1759-03-03, de Voltaire [François Marie Arouet] à Germain Gilles Richard de Ruffey.
Vos roziers sont dans mes jardins,
Et leurs fleurs vont bientôt paraitre.
Doux azile où je suis mon maitre!
Je renonce aux lauriers si vains,
Qu'à Paris j'aimai trop peutêtre;
Je me suis trop piqué les mains
Aux épines qu'ils ont fait naitre.

Je viens de recevoir monsieur et de faire planter sur le champ vos jolis roziers de Bourgogne. J'y ay mis la main, je les ay batisez de votre nom. Ils s'apellent des Ruffey, et j'en donnerai sous ce nom à mes voisins qui partage-ront ma reconnaissance. Pourais-je me flatter que vous viendrez les voir quelque jour, et que vous n'oublierez pas entièrement ce petit coin du monde que vous embéllissez par vos présents? Vous serez probablement dans vos terres cet été. Je viendrais vous y voir si je pouvais abandonner un moment mes massons et mes charpentiers. Je commence par me ruiner avant de donner mon aveu et dénombrement à la chambre des comptes qui probablement me fera interdire quand elle saura que je dépense vingt mille écus à un châtau dont la terre ne vaut pas trois mille livres de rente. Il n'en sera pas de même de Tournay. Je ne dois rien pour cette acquisition. J'y suis entièrement libre; et c'était là l'objet de mes tendres vœux. J'ay rempli la vocation de l'homme. Dieu l'avait créé libre, et je le suis devenu. C'est assurément la plus belle fortune qu'on puisse faire.

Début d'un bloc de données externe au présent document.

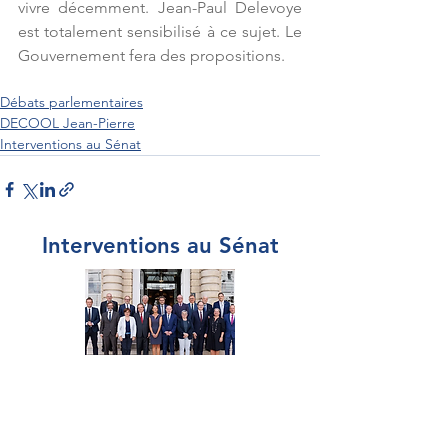
vivre décemment. Jean-Paul Delevoye 
est totalement sensibilisé à ce sujet. Le 
Gouvernement fera des propositions.
Débats parlementaires
DECOOL Jean-Pierre
Interventions au Sénat
Interventions au Sénat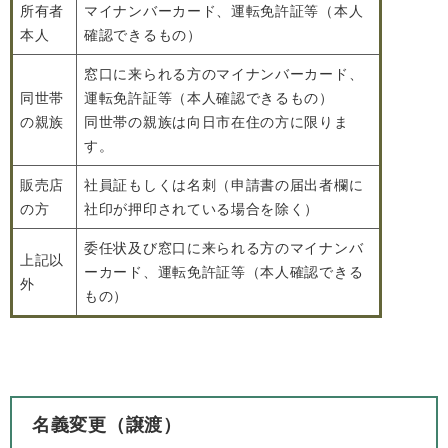
所有者
マイナンバーカード、運転免許証等（本人
本人
確認できるもの）
窓口に来られる方のマイナンバーカード、
同世帯
運転免許証等（本人確認できるもの）
の親族
同世帯の親族は向日市在住の方に限りま
す。
販売店
社員証もしくは名刺（申請書の届出者欄に
の方
社印が押印されている場合を除く）
委任状及び窓口に来られる方のマイナンバ
上記以
ーカード、運転免許証等（本人確認できる
外
もの）
名義変更（譲渡）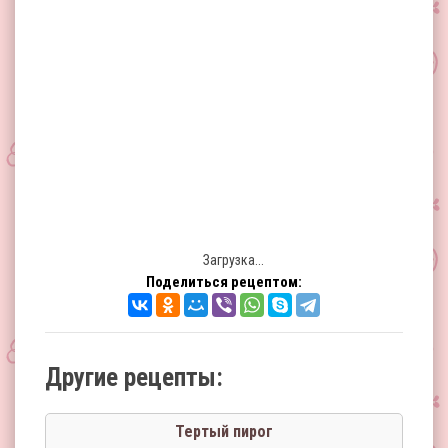
Загрузка...
Поделиться рецептом:
Другие рецепты:
Тертый пирог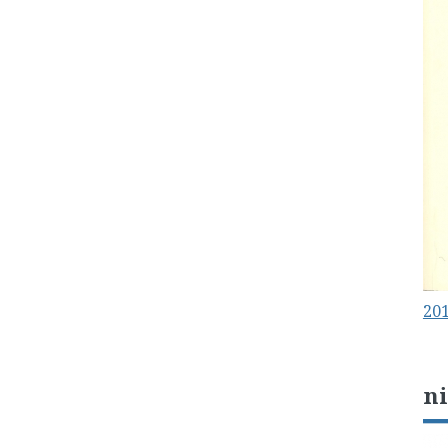
201
n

Ma nièce de Fontaine sera encor plus heureuse que moy. Elle aura l'honneur de vous voir vous et madame la présidente de Ruffey à la fin du mois si vous êtes à Dijon. Je ne sçais si je vous ay mandé que Le Roy de Prusse m'avait envoyé deux cent vers de Breslau dans le temps qu'il assemble deux cent mille hommes. On commence déjà à rougir la terre avant qu'elle soit verte. Cela est infernal, les jesuittes plus infernaux encore s'ils sont en effet convaincus d'avoir trempé dans le parricide du Roy de Portugal. On ne leur jette encor à Paris que des oranges de Portugal à la tête, mais si le crime est avéré on leur jettera de grosses pierres.

Adieu mon cher donneur de roses. Mille respects à madame de Rufey et aux roses de son teint.

Senza ceremonié.

V.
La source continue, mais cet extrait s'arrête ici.